Volunteers are an important asset for your nonprofit; by donating their time, they enable your paid staff members to carry out specialized tasks. If you’re struggling to find long-term volunteers, or if your go-to people have limited availability, senior citizens can be a great solution. The numbers are in your favor in 2011, 29 percent of Canada’s population were baby boomers. As this group ages, the potential senior volunteer pool grows. With the right recruiting tactics, you can bring in older people and create a partnership that benefits both your organization and the senior volunteers.
Benefits of Using Senior Volunteers
Seniors can solve a variety of problems that are common in nonprofit volunteer programs. The first is availability; since many seniors are in retirement and not caring for a young family, they tend to have more time to donate to your cause. Older people bring in decades of professional and life experience, so they may require less training than younger people. They are also more mature and better able to handle phone calls and professional communication.

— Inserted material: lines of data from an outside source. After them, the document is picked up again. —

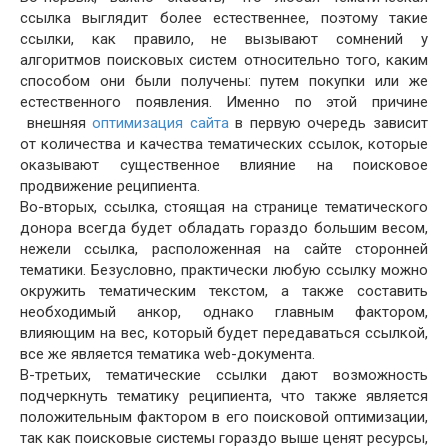
ссылка выглядит более естественнее, поэтому такие
ссылки, как правило, не вызывают сомнений у
алгоритмов поисковых систем относительно того, каким
способом они были получены: путем покупки или же
естественного появления. Именно по этой причине
внешняя
оптимизация сайта
в первую очередь зависит
от количества и качества тематических ссылок, которые
оказывают существенное влияние на поисковое
продвижение реципиента.
Во-вторых, ссылка, стоящая на странице тематического
донора всегда будет обладать гораздо большим весом,
нежели ссылка, расположенная на сайте сторонней
тематики. Безусловно, практически любую ссылку можно
окружить тематическим текстом, а также составить
необходимый анкор, однако главным фактором,
влияющим на вес, который будет передаваться ссылкой,
все же является тематика web-документа.
В-третьих, тематические ссылки дают возможность
подчеркнуть тематику реципиента, что также является
положительным фактором в его поисковой оптимизации,
так как поисковые системы гораздо выше ценят ресурсы,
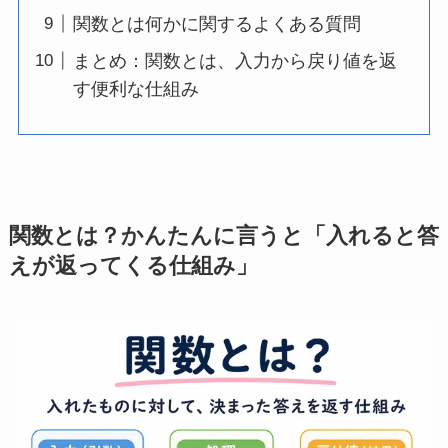
関数とは何かに関するよくある質問
まとめ：関数とは、入力から戻り値を返
す便利な仕組み
関数とは？かんたんに言うと「入れると答
えが返ってくる仕組み」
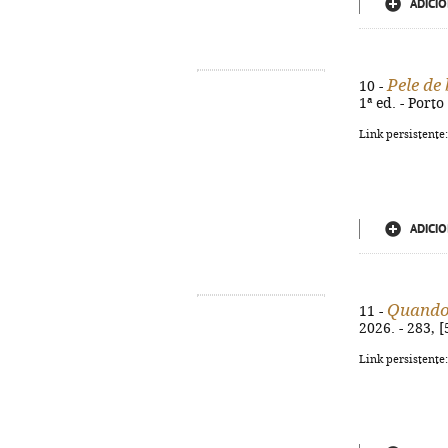
ADICIO
Pele de
10 -
1ª ed. - Porto
Link persistente
ADICIO
Quando 
11 -
2026. - 283, 
Link persistente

What’s more, research by Volunteer Canada found that seniors tend to be loyal to causes they believe in and organizations that treat them well a significant benefit if your nonprofit struggles to retain volunteers.
If your organization is dedicated to community-building, volunteering also benefits the seniors themselves. It provides social interaction, reduces isolation, cuts down on depression, and provides healthy physical activity that can slow the effects of aging. By engaging older nonprofit volunteers, you can help improve the quality of life for a sector of the local population.
How to Recruit Senior Volunteers
To recruit older adults, you may need to adjust your current strategy. Since many seniors are less comfortable with internet communication, social media posts and email campaigns might not be effective. Instead, consider a direct mail campaign or a print advertisement. Post flyers at places that serve older community members, including churches, senior centers, and senior housing communities. Put a notice in your monthly newsletter, and ask your current volunteers, donors, and staff to send their grandparents or older friends your way.
Another way to bring more seniors to your volunteer program is to offer transportation. A simple pickup and drop-off program can set older volunteers’ minds at ease, particularly if they have vision problems or prefer not to drive during busy periods.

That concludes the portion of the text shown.